Tak Perlu VR, Keliling Eropa Kini Bisa Lewat Ponsel

News-travel | Sabtu, 15 Mei 2021 13:10
Tak Perlu VR, Keliling Eropa Kini Bisa Lewat Ponsel

Reporter : Ahmad Baiquni

Kamu bisa menjelajahi sudut Eropa tanpa perlu beranjak dari rumah,

Dream - Larangan liburan pada beberapa negara selama pandemi, membuat traveler rindu untuk melihat pemandangan indah dan menyenangkan dari tempat yang ingin dikunjungi.

Namun dengan adanya pemanfaatan teknologi berupa inovasi virtual tour yang telah dilakukan beberapa negara, dapat menjadi upaya untuk mengatasi kerinduan tersebut.

Tidak hanya menghadirkan tempat yang sama seperti aslinya dalam wujud virtual, virtual tour ini juga dapat memberikan sensasi menjelajah waktu seperti momen pada masa peradaban. Seperti program tur dengan konsep dunia kuno Eropa bernama virtual tour Ancient World.

Sebelum adanya virtual tour, pergantian mesin waktu ini masih dilakukan dalam bentuk virtual reality (VR) oleh situs Ancient World. Situs tersebut diluncurkan tahun lalu oleh perusahaan yang berbasis di Australia, yaitu Lithodomos VR.

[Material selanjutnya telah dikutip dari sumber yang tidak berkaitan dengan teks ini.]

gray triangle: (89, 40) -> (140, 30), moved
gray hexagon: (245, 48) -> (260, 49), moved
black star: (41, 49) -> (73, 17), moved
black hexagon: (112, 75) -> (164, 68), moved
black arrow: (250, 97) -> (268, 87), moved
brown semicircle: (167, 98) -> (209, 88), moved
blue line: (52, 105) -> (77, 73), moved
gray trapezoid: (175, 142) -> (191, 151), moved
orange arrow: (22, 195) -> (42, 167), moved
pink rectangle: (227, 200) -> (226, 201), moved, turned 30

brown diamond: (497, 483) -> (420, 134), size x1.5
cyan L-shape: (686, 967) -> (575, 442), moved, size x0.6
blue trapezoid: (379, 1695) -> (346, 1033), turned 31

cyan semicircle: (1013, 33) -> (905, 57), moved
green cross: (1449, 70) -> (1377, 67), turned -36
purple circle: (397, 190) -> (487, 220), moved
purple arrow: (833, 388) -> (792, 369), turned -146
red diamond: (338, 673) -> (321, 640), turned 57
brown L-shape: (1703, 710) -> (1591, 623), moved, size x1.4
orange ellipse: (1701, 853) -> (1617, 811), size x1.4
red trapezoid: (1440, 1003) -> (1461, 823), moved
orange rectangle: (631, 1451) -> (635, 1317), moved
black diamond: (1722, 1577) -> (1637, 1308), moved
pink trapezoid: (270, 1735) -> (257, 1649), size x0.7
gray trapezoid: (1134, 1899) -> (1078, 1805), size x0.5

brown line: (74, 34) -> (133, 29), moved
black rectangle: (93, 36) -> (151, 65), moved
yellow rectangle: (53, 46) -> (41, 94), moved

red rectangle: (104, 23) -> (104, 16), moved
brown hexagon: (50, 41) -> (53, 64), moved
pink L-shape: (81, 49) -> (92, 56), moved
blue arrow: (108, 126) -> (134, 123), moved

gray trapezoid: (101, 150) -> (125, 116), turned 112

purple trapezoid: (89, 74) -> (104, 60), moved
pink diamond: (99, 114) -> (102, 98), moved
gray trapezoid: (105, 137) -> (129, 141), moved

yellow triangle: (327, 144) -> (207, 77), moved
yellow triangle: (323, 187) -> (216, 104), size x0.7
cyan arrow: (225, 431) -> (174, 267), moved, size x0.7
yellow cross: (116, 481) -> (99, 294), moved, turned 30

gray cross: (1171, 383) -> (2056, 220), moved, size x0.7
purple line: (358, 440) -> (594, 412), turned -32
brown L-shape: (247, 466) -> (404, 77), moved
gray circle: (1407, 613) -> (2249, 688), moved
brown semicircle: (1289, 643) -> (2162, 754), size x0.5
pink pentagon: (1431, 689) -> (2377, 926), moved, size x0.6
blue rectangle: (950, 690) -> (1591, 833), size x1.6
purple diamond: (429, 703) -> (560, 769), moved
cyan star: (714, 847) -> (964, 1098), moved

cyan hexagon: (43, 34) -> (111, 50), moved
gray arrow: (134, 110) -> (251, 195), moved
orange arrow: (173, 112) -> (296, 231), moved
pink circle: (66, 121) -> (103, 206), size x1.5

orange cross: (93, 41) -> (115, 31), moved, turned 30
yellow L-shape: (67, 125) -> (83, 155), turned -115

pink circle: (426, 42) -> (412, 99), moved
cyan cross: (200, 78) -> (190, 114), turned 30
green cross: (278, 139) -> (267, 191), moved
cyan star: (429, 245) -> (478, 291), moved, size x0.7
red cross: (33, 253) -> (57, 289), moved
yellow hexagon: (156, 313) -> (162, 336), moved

Saat kembali pada 2018, Lithodomos bekerja sama dengan Museum Menara Daud di Yerusalem, sebuah perusahaan yang memberikan pengunjung pengalaman museum yang unik dan nyata. Di mana pada perjalanan tur nyata di Kota Tua, pemandu akan meminta pengunjung berhenti di titik pandang utama seperti Tembok Barat, Lengkungan Robinson, Kawasan Yahudi, dan Cardo, lalu pengunjung akan terhubung pada headset VR mereka, yang secara instan juga dapat berpindah hingga 2000 tahun yang lalu.

Lalu ketika perjalanan internasional terhenti pada tahun 2020, akhirnya Lithodomos pun mengembangkan pengetahuan teknologinya untuk membuat tur virtual Ancient World. Program itu kini dapat digunakan oleh siapa saja dan dimana saja dengan mudah seperti melalui smartphone, tablet, atau komputer.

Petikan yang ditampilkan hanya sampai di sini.